The language of love

Simon Boyle's queer history column for our January edition

Love letters have become an aspiration. To write a love letter to someone else means, to some, the quintessential romance of a lifetime. To write love in a way that takes up pages of sheets, laboured over, thought about enough to sit and write about – that is devotion. It, in my eyes, is an entirely different world, the way we write now, versus the eras prior. To write a letter was simple, it was the only way. Now, it is a form of effort unexpected: a feat even. We have added the word ‘love’ to something that will always exist, but never be the same. And in honour of this love, considering the sheer mass of love letters between queer people is a beautiful experience. Obviously, queer expression was more constricted in previous millennia, of course, and reflecting on that can be an essential experience. Besides, the yearning behind queer people's words? Insurmountable. It never hurts to read love so pure, as a reminder of what has come before us, what we can have, and will never lose. 

To start with a piece of desperate love, we turn to Wilfred Owen and Siegfried Sassoon. To me, the letters between the two soldiers are a whirlwind of mourning, pain, tension, desire, as well as love. It is every ounce of humanity, in the written word. Many of us may know Wilfred Owen from his poem Dulce et Decorum Est which is an incredible poem about the realities of war. For context, Owen and Sassoon wrote to each other during the first World War. My favourite letter of theirs is as follows:

“You have fixed my life – however short. You did not light me: I was always a mad comet: but you have fixed me. I spun round you a satellite for a month, but shall swing out soon, a dark star in the orbit where you will blaze.” 

– Wilfred Owen to Siegfried Sassoon, 1917. 

When reading this I imagine the way it would have been written, how it must feel to know the face of death is in your eyes. To know it is at your door, and to write of love so passionately, to remind your partner that they are the sky’s shining lights - that above, they are what they cannot be below: together. It is so fascinating to me, how two poets can write to each other knowing one may arrive too late, but wish anyways, to pass on their love. This is perhaps one of my favourite love letters, so simple but clear: found and loved, a sky is the only thing to describe their lives, so vast that nothing contained them. 

There seems to be a pattern with love letters wherein ornaments of the sky are used. Virginia Woolf asks Vita Sackville West to think of her whenever the stars dartle, in a spectacular display of what it means to always think of one another:

“So goodnight: and watch the stars from your tower and when one dartles, that’s me.” 

– Virginia Woolf to Vita Sackville West, 1939. 

Maybe I’m just a fan of simplicity, but I thoroughly enjoy the straightforward approach Woolf has for West. She is brashly honest in her hopes, what she wants is clear. She wants to be sought, thought of, seen. Oh, how to be seen was difficult for queer people! Everywhere but nowhere, to find a place in the muddle of it all, well, you can see clear as day that Woolf doesn’t want to be forgotten, but rather, remembered, savoured. Even so, Virginia is also writing to remind Vita of who she is: “a bright and constant star,” as Vita had put it:

“Please, in all the muddle of life, continue to be a bright and constant star. Just a few things remain as beacons: poetry, and you, and solitude.”

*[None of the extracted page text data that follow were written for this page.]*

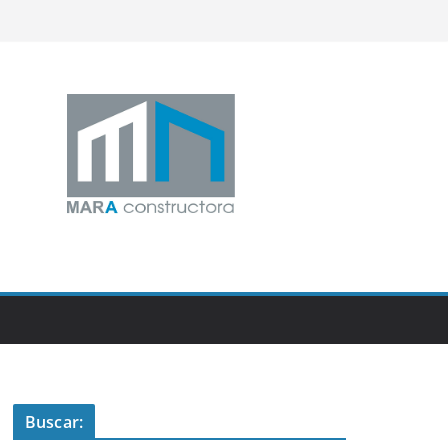
Buscar: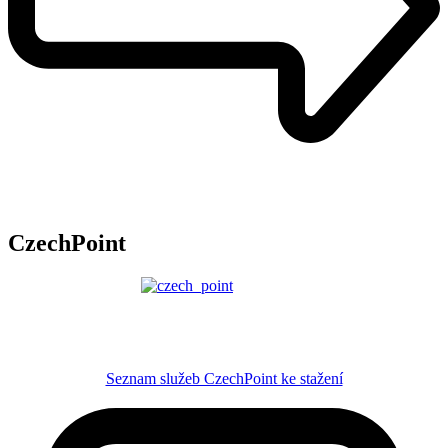
CzechPoint
Seznam služeb CzechPoint ke stažení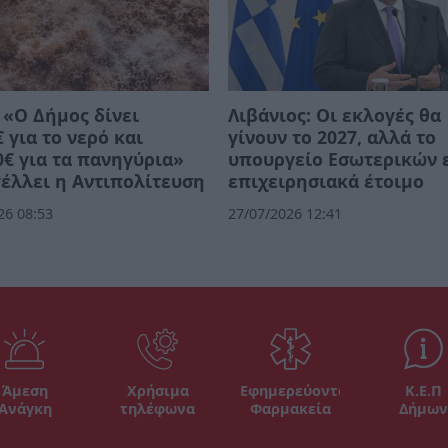
 «Ο Δήμος δίνει
Λιβάνιος: Οι εκλογές θα
€ για το νερό και
γίνουν το 2027, αλλά το
0€ για τα πανηγύρια»
υπουργείο Εσωτερικών ε
έλλει η Αντιπολίτευση
επιχειρησιακά έτοιμο
26 08:53
27/07/2026 12:41
Άμεση
Χρήσιμα
Εφημερεύοντα
Κ.Ε.Π
Ανάγκη
τηλέφωνα
Φαρμακεία
Δήμων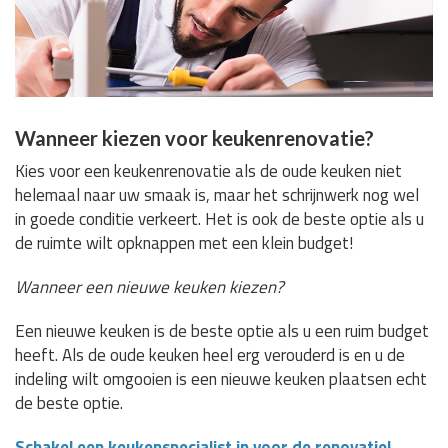
Wanneer kiezen voor keukenrenovatie?
Kies voor een keukenrenovatie als de oude keuken niet
helemaal naar uw smaak is, maar het schrijnwerk nog wel
in goede conditie verkeert. Het is ook de beste optie als u
de ruimte wilt opknappen met een klein budget!
Wanneer een nieuwe keuken kiezen?
Een nieuwe keuken is de beste optie als u een ruim budget
heeft. Als de oude keuken heel erg verouderd is en u de
indeling wilt omgooien is een nieuwe keuken plaatsen echt
de beste optie.
Schakel een keukenspecialist in voor de renovatie!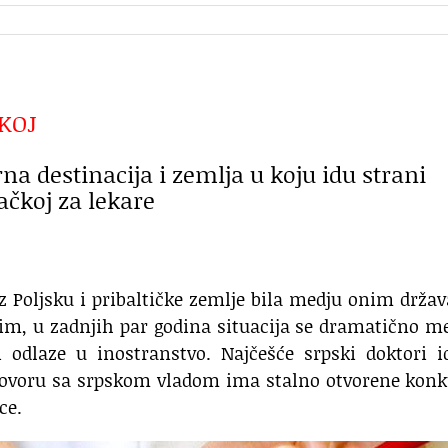
KOJ
a destinacija i zemlja u koju idu strani
ačkoj za lekare
uz Poljsku i pribaltičke zemlje bila medju onim drž
tim, u zadnjih par godina situacija se dramatično m
i odlaze u inostranstvo. Najčešće srpski doktori 
ovoru sa srpskom vladom ima stalno otvorene konk
ce.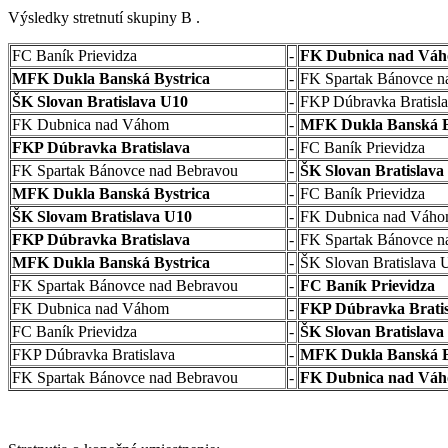
Výsledky stretnutí skupiny B .
FC Baník Prievidza
-
FK Dubnica nad Vá
MFK Dukla Banská Bystrica
-
FK Spartak Bánovce n
ŠK Slovan Bratislava U10
-
FKP Dúbravka Bratisl
FK Dubnica nad Váhom
-
MFK Dukla Banská B
FKP Dúbravka Bratislava
-
FC Baník Prievidza
FK Spartak Bánovce nad Bebravou
-
ŠK Slovan Bratislava
MFK Dukla Banská Bystrica
-
FC Baník Prievidza
ŠK Slovam Bratislava U10
-
FK Dubnica nad Váh
FKP Dúbravka Bratislava
-
FK Spartak Bánovce n
MFK Dukla Banská Bystrica
-
ŠK Slovan Bratislava 
FK Spartak Bánovce nad Bebravou
-
FC Baník Prievidza
FK Dubnica nad Váhom
-
FKP Dúbravka Bratis
FC Baník Prievidza
-
ŠK Slovan Bratislava
FKP Dúbravka Bratislava
-
MFK Dukla Banská B
FK Spartak Bánovce nad Bebravou
-
FK Dubnica nad Vá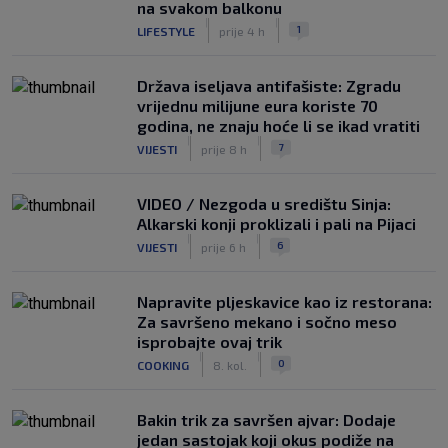
na svakom balkonu
|
|
1
LIFESTYLE
prije 4 h
Država iseljava antifašiste: Zgradu
vrijednu milijune eura koriste 70
godina, ne znaju hoće li se ikad vratiti
|
|
7
VIJESTI
prije 8 h
VIDEO / Nezgoda u središtu Sinja:
Alkarski konji proklizali i pali na Pijaci
|
|
6
VIJESTI
prije 6 h
Napravite pljeskavice kao iz restorana:
Za savršeno mekano i sočno meso
isprobajte ovaj trik
|
|
0
COOKING
8. kol.
Bakin trik za savršen ajvar: Dodaje
jedan sastojak koji okus podiže na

– Vita Sackville West to Virginia Woolf, 1926. 


Virginia’s ability to remember over a decade later, words from Vita, astounds me. To collect the words of a lover in your head so much that references become constant, one becomes the star, the other the astronomer. One watches the sky, the other is watched, and desired. And to imagine that in the insanity of time, Vita finds herself at peace alone, alone with poetry, or with her lover, it is a testament to the realms where love was allowed. Only in solitude did Vita feel herself for the most part, she implies, and to so readily express that to someone, to trust so readily, it is a trust that we all wish for. 

To remember, as Virginia has, being called a star, much as Wilfred Owen had to Siegfried, tells us just how lasting these words are. These love letters are reminders that photos could hang on walls, but the letters were so ingrained, so lasting, so much more than a speciality, that the impact they create on each person's heart is as great as the comets they write of. 

Essentially, when I write of these letters, it’s to remind everyone that what they were writing was simple: it was to those they adored, in one of the only ways they felt safe. The expression has changed vastly since then, and continues to, of course, but to compare someone to the sky, meteors, the entire world, your solace, that is a passion once felt in private, and now can be revealed to the world. Love has changed, and we must always change with it.